Even staunch Labour members, councillors, or MPs – people who have dedicated decades of their life to serving the party – becomes 'the enemy' when they voice criticism of Corbyn. Guardian columnist Giles Fraser (whose inanity has featured on this Blog before), writes on Twitter:
The more of the old guard they get to trash JC the more emphatic I become in my support for him. No more Labour business-as-usual please.
— Giles Fraser (@giles_fraser) August 19, 2015
Apart from being extremely silly to dismiss criticism of Corbyn based on who is doing the criticising, instead of on the merits of the arguments being made, it is indicative of how the Corbynites are only interested in granting credence to views which already chime with their own. Giles Fraser dismisses the Labour figures who are warning against the shift towards Corbyn's leftism as 'the old guard' – he paints them as has-beens whose advice is not worth heeding. Perhaps their advice isn't worth heeding. But who would Fraser and his ilk listen to?
If somebody very much 'of the left', who agrees with Fraser on many issues, and whom Fraser has always respected and listened to, suddenly said Labour should be wary of electing Corbyn would the response from Fraser (and others in a similar position) be: "OK, I didn't listen to 'the old guard' because I don't respect them, but this guy is someone I have always liked and who has always spoken sense – now that he is saying this too, perhaps I should reconsider my views"…?
No, it wouldn't be anything of the sort. Even if you hadn't been 'the old guard' up until now, disagreeing about Corbyn would suddenly make you 'the old guard'. Put simply, if you are considered 'sound' by the left, voicing criticisms of Corbyn (even well-founded, valid criticisms backed up by plenty of evidence) doesn't mean that those criticisms will finally be taken seriously – it will mean you will be denounced as a traitor, a secret 'Tory'.
This is the default Corbynite perspective – everyone who doesn’t agree with us precisely is a quisling and deserving of being put in the stocks for stopping the people getting what they really want (which is what we tell them they want, even if they haven’t quite realised it yet). The popular revolution, y’see, must not be impeded by it’s complete lack of popularity.
And thus, when the 'revolution' inevitably fails at the ballot box, it won't be the idealists who carried on pushing Corbynism in face of a huge body of evidence against it (because 'evidence' you don't like is just a 'smear' by 'the Establishment', of course) who are to blame. It will be everyone else. And the whole cycle will begin again.
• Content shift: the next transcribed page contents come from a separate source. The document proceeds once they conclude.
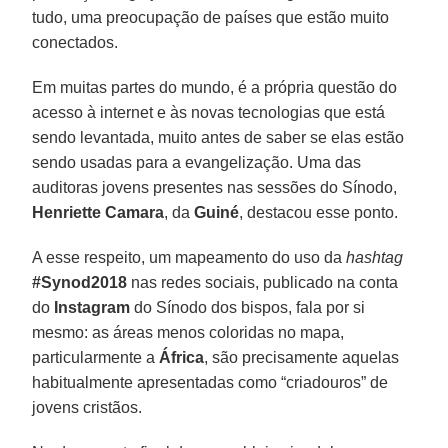
tudo, uma preocupação de países que estão muito
conectados.
Em muitas partes do mundo, é a própria questão do
acesso à internet e às novas tecnologias que está
sendo levantada, muito antes de saber se elas estão
sendo usadas para a evangelização. Uma das
auditoras jovens presentes nas sessões do Sínodo,
Henriette Camara
, da
Guiné
, destacou esse ponto.
A esse respeito, um mapeamento do uso da
hashtag
#Synod2018
nas redes sociais, publicado na conta
do
Instagram
do Sínodo dos bispos, fala por si
mesmo: as áreas menos coloridas no mapa,
particularmente a
África
, são precisamente aquelas
habitualmente apresentadas como “criadouros” de
jovens cristãos.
Rafael Behr wrote an excellent and very apposite article in the Guardian quite recently on how so many people have lost the ability to admit when they are wrong. In it, Behr warns of the danger of 'echo chamber' politics, particularly on social media, where people only let themselves read or engage with content which confirms their pre-existing prejudices and reflects their own views. This is especially noticeable with the Jeremy Corbyn phenomenon; no matter how much of a disaster the Corbyn experiment proves to be, nobody who insists they are right about it now will admit later than they got it wrong.
Jeremy Corbyn's almost certain victory, followed by Jeremy Corbyn's almost certain defeat, will prove nothing to those who will not allowed themselves to be swayed by any amount of evidence. There must be some other factor affecting it. They didn't really lose, at all. The fight must go on.